→ Working data
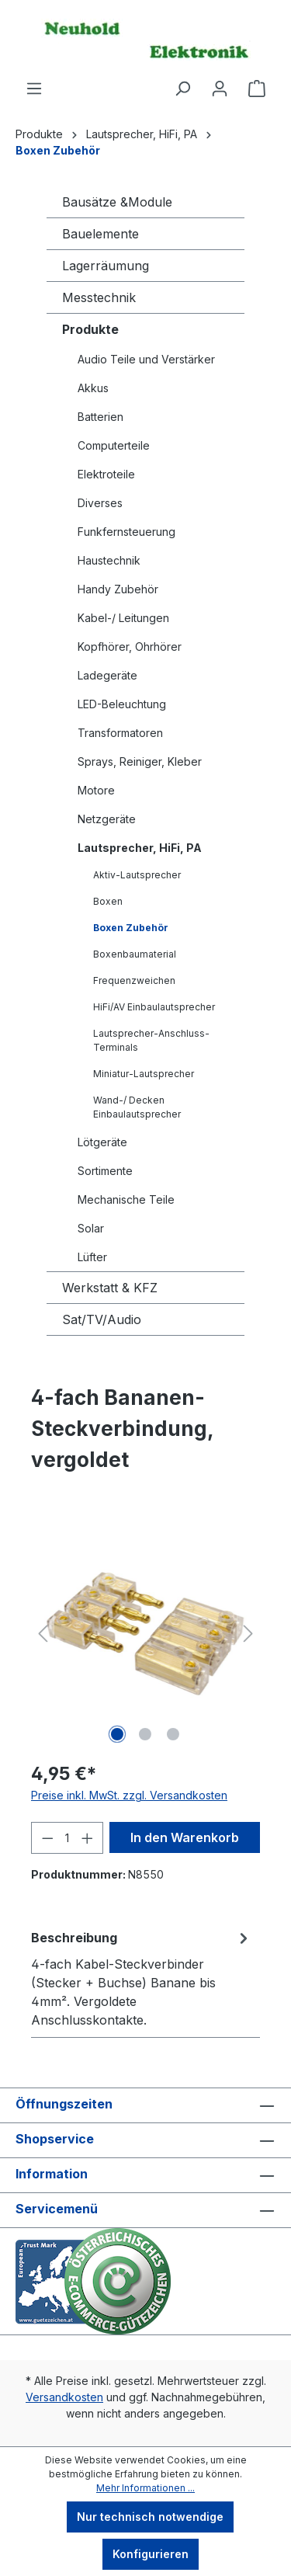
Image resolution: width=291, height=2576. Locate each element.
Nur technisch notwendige (150, 2516)
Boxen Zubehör (130, 927)
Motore (96, 790)
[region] (145, 1633)
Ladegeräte (107, 675)
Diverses (100, 502)
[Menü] (34, 88)
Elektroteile (106, 474)
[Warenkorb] (256, 88)
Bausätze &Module (117, 202)
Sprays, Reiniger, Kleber (140, 761)
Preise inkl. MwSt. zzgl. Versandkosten (129, 1795)
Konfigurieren (151, 2553)
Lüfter (92, 1257)
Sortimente (105, 1170)
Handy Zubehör (118, 589)
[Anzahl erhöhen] (87, 1838)
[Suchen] (182, 88)
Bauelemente (100, 234)
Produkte (90, 329)
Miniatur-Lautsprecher (143, 1073)
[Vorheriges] (42, 1633)
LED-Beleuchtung (122, 704)
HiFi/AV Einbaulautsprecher (154, 1007)
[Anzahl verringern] (47, 1838)
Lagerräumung (105, 265)
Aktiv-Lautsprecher (137, 875)
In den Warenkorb (184, 1837)
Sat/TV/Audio (101, 1319)
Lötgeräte (102, 1142)
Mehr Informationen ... (145, 2488)
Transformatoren (120, 732)
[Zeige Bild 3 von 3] (173, 1734)
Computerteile (114, 445)
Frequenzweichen (134, 980)
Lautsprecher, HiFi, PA (140, 847)
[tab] (141, 1978)
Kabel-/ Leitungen (123, 617)
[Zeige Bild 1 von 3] (117, 1734)
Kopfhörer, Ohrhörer (130, 646)
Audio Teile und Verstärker (146, 359)
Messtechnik (99, 297)
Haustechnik (109, 560)
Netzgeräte (107, 819)
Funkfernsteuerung (126, 531)
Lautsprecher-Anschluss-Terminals (151, 1040)
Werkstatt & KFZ (110, 1287)
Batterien (100, 416)
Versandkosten (64, 2397)
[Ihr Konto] (219, 88)
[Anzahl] (67, 1838)
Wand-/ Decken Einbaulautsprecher (137, 1107)
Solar (91, 1228)
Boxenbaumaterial (134, 954)
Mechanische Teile (126, 1199)
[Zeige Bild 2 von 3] (145, 1734)
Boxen (108, 901)
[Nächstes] (248, 1633)
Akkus (93, 388)
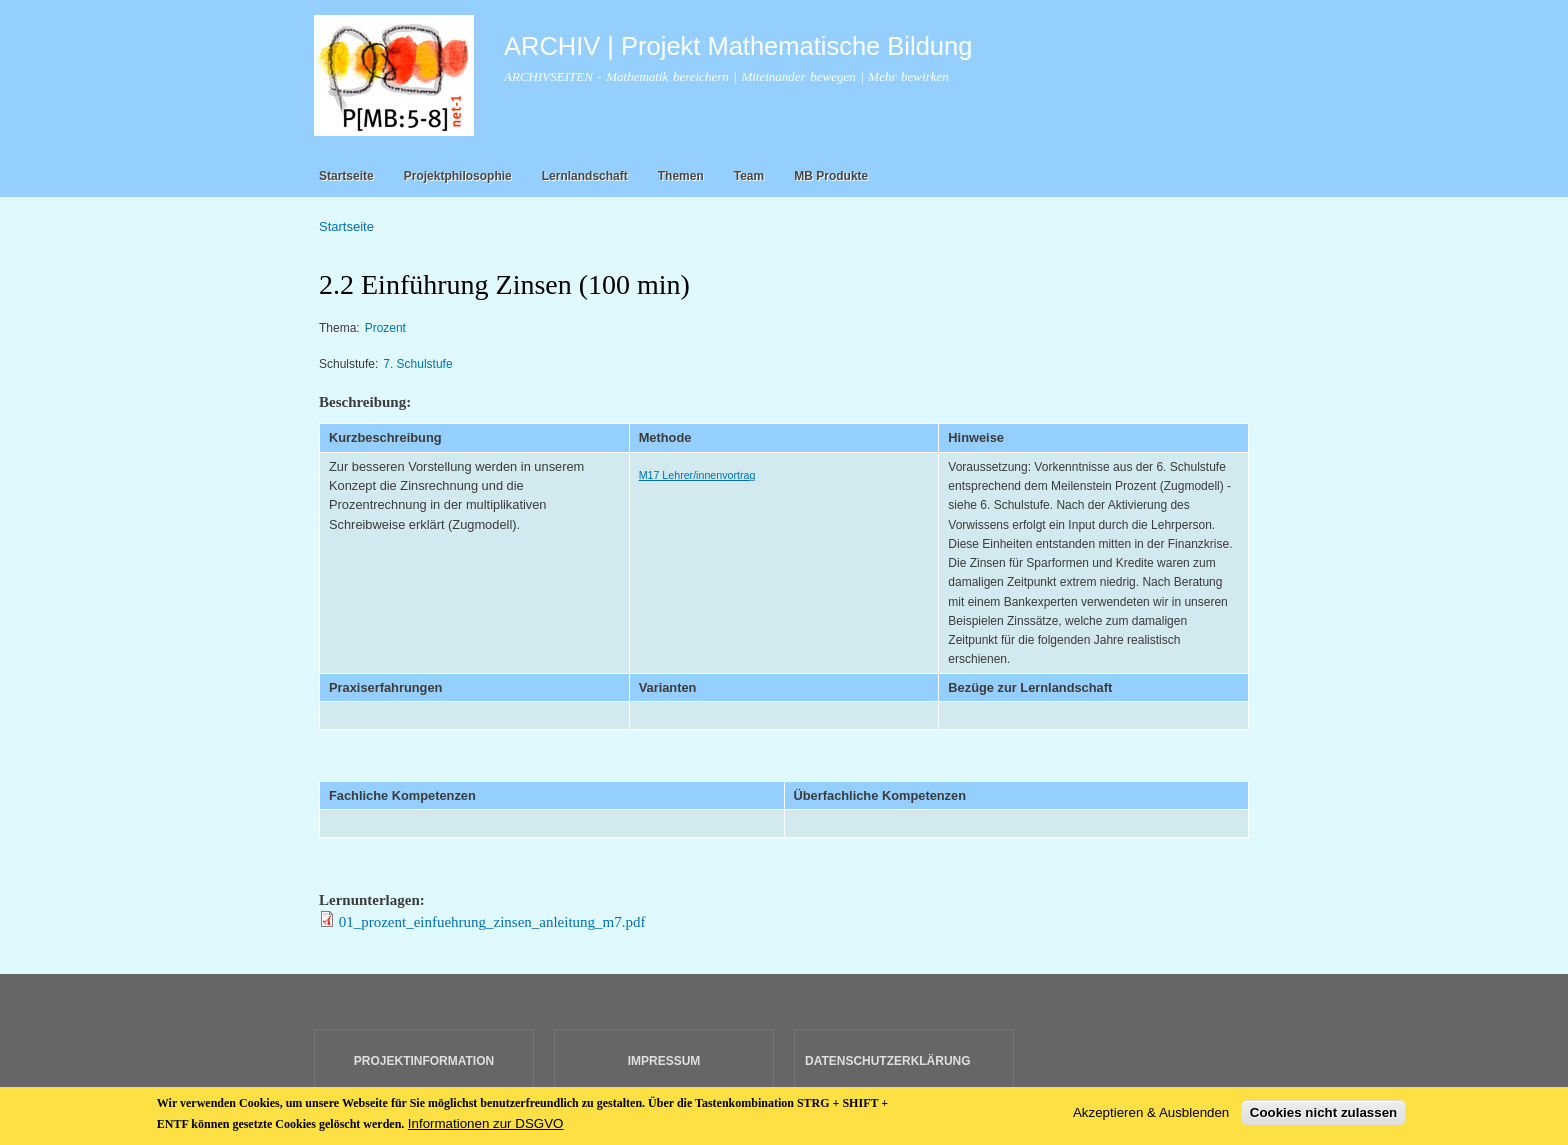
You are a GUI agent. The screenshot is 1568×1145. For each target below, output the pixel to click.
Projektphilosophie (458, 176)
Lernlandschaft (585, 176)
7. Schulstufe (417, 364)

→ Exercise instructions
Output the listing exactly, pictures excluded.

→ Result of the task
Image resolution: width=291, height=2576. Locate each element.
Nur technisch notwendige (150, 2516)
Boxen Zubehör (130, 927)
Motore (96, 790)
[region] (145, 1633)
Ladegeräte (107, 675)
Diverses (100, 502)
[Menü] (34, 88)
Elektroteile (106, 474)
[Warenkorb] (256, 88)
Bausätze &Module (117, 202)
Sprays, Reiniger, Kleber (140, 761)
Preise inkl. MwSt. zzgl. Versandkosten (129, 1795)
Konfigurieren (151, 2553)
Lüfter (92, 1257)
Sortimente (105, 1170)
Handy Zubehör (118, 589)
[Anzahl erhöhen] (87, 1838)
[Suchen] (182, 88)
Bauelemente (100, 234)
Produkte (90, 329)
Miniatur-Lautsprecher (143, 1073)
[Vorheriges] (42, 1633)
LED-Beleuchtung (122, 704)
HiFi/AV Einbaulautsprecher (154, 1007)
[Anzahl verringern] (47, 1838)
Lagerräumung (105, 265)
Aktiv-Lautsprecher (137, 875)
In den Warenkorb (184, 1837)
Sat/TV/Audio (101, 1319)
Lötgeräte (102, 1142)
Mehr Informationen ... (145, 2488)
Transformatoren (120, 732)
[Zeige Bild 3 von 3] (173, 1734)
Computerteile (114, 445)
Frequenzweichen (134, 980)
Lautsprecher, HiFi, PA (140, 847)
[tab] (141, 1978)
Kabel-/ Leitungen (123, 617)
[Zeige Bild 1 von 3] (117, 1734)
Kopfhörer, Ohrhörer (130, 646)
Audio Teile und Verstärker (146, 359)
Messtechnik (99, 297)
Haustechnik (109, 560)
Netzgeräte (107, 819)
Funkfernsteuerung (126, 531)
Lautsprecher-Anschluss-Terminals (151, 1040)
Werkstatt & KFZ (110, 1287)
Batterien (100, 416)
Versandkosten (64, 2397)
[Ihr Konto] (219, 88)
[Anzahl] (67, 1838)
Wand-/ Decken Einbaulautsprecher (137, 1107)
Solar (91, 1228)
Boxenbaumaterial (134, 954)
Mechanische Teile (126, 1199)
[Zeige Bild 2 von 3] (145, 1734)
Boxen (108, 901)
[Nächstes] (248, 1633)
Akkus (93, 388)
You are a GUI agent. The screenshot is 1568×1145. For each target below, output the pixel to click.
Projektphilosophie (458, 176)
Lernlandschaft (585, 176)
7. Schulstufe (417, 364)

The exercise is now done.